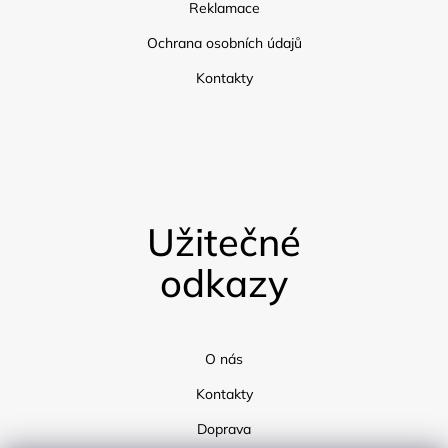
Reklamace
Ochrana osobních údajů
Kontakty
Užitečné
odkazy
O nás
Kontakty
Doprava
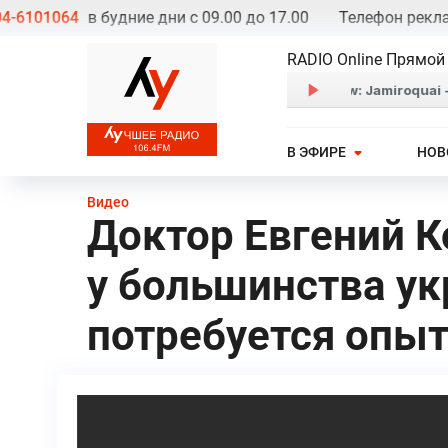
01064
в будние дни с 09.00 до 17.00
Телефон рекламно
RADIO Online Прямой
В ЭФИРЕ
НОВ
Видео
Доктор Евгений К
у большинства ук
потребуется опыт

--

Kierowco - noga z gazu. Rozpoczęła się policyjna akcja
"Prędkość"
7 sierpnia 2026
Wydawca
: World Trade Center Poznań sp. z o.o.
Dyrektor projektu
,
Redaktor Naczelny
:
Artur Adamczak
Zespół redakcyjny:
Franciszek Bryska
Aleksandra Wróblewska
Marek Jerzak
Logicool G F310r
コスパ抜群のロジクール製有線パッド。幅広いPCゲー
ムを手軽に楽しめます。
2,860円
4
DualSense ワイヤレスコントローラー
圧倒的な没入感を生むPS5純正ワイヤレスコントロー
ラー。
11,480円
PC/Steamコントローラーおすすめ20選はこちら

◆ **Work request**
Retype exactly, and only, the lines above from the one where "Dyrektor projektu" occurs up to and including the one where "PC/Steamコントローラーおすすめ20選はこちら" occurs.

◆ **Reply**
Dyrektor projektu
,
Redaktor Naczelny
:
Artur Adamczak
Zespół redakcyjny:
Franciszek Bryska
Aleksandra Wróblewska
Marek Jerzak
Logicool G F310r
コスパ抜群のロジクール製有線パッド。幅広いPCゲー
ムを手軽に楽しめます。
2,860円
4
DualSense ワイヤレスコントローラー
圧倒的な没入感を生むPS5純正ワイヤレスコントロー
ラー。
11,480円
PC/Steamコントローラーおすすめ20選はこちら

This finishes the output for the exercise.